I went out and bought a shiny new cartridge and then cleverly ate dinner and washed the dishes before starting on the repair. (I mean, it was clever that I did these things before dismantling the faucet, not that I ate dinner in a particularly clever way or came up with some new ingenious method for washing dishes). Then I took a picture of the new cartridge and posted it to my blog because, hey, I have a blog. Then I ran out of ways to procrastinate.
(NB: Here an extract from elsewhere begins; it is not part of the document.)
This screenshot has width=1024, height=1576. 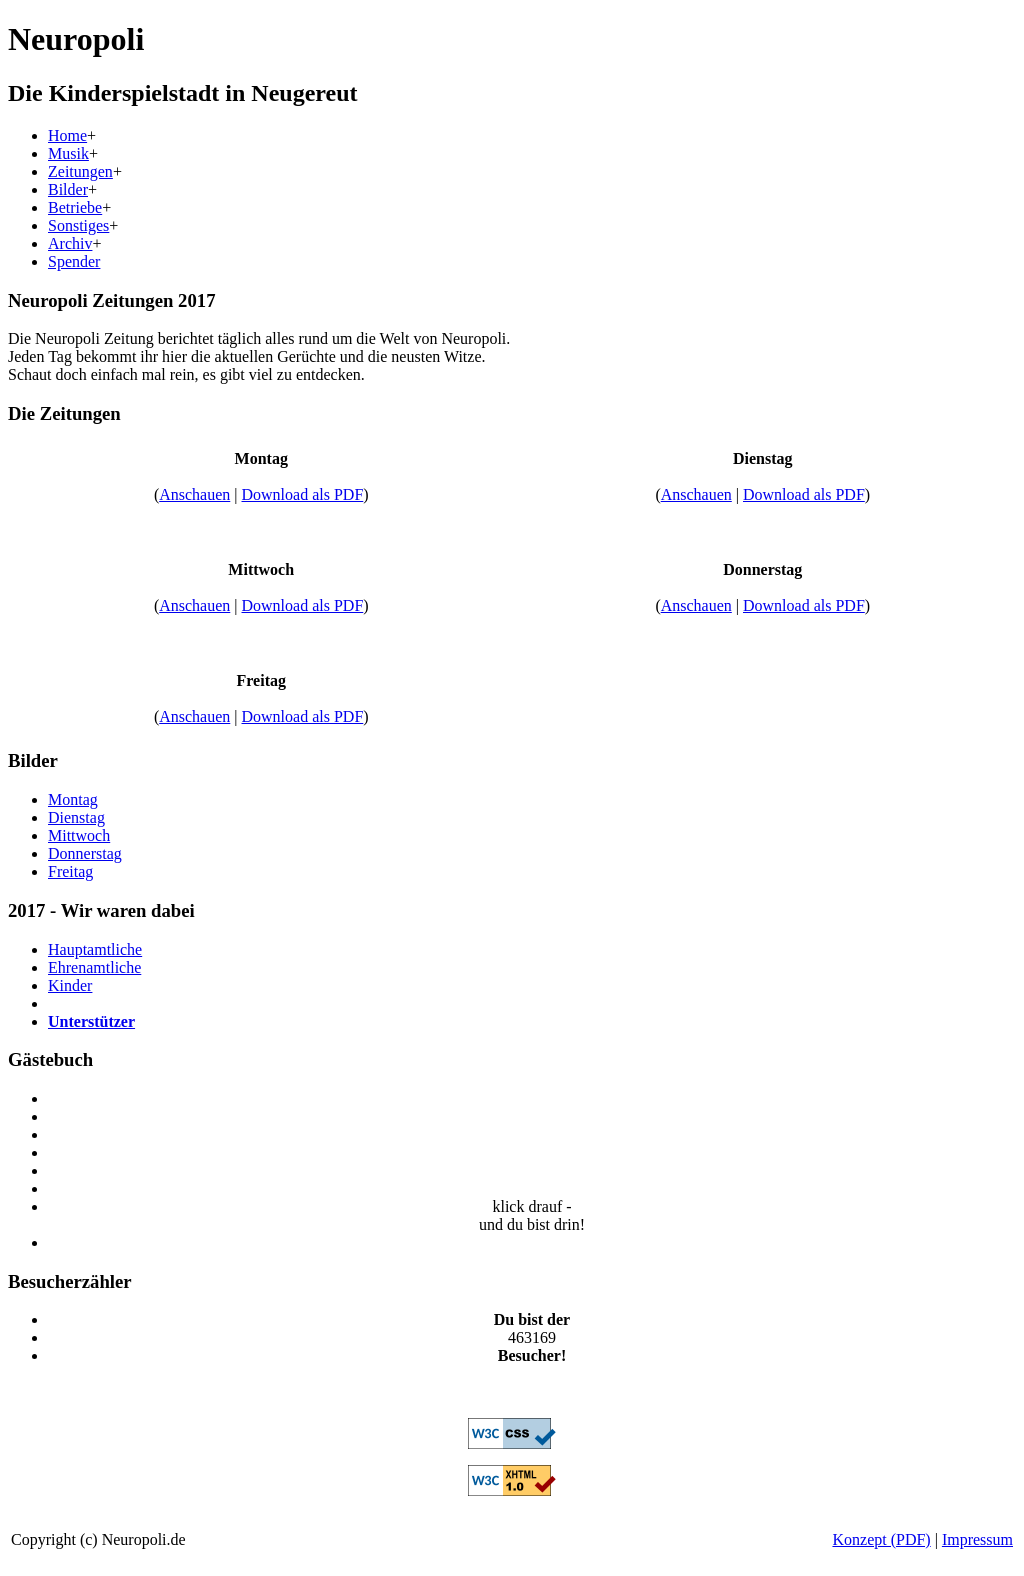 I want to click on Download als PDF, so click(x=303, y=494).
When I went to turn off the water valves under the sink, I noticed the hot water valve (or maybe one of the water supply pipes attached to it) was leaking. These are all old, original, mastodon-tusk parts. I considered giving up and calling a plumber at that point, but I decided against it because a) I’d already bought the replacement cartridge, so I was committed, b) I’d already posted on my blog about it, so I was even more committed, and c) the leak would probably fix itself, by magic.
I managed to remove all the parts in the way of the cartridge without too much difficulty. Then it was time to remove the cartridge. All the instructional videos say this is a two-step process: loosen the cartridge using the cartridge removal tool included with the new cartridge (this was actually pretty easy) and then pull the old cartridge straight out (this was impossible). So I googled some more, found out that there is such a thing as a “cartridge puller,” and rushed off to Home Depot to buy one (I got there literally 5 minutes before they closed). The cartridge puller works kind of like a corkscrew, except at the end, instead of getting wine, you get a corroded piece of faucet guts. But the important thing is that it worked, and I was able to pop in the new cartridge and reassemble the faucet.
Note that I didn’t say that I reassembled the faucet correctly. That took about half a dozen tries. Then I turned the water back on to verify that the faucet worked; I think it did, except that the hot/cold sides were reversed. But remember that leak I mentioned earlier? Somehow, it failed to magically fix itself (and I think I may have made it worse by jostling things during the faucet repair). So right now the water is off in the kitchen sink, and a plumber is coming to the house tomorrow. If he asks how the sink got into this state, I think I’m going to say that vandals did it.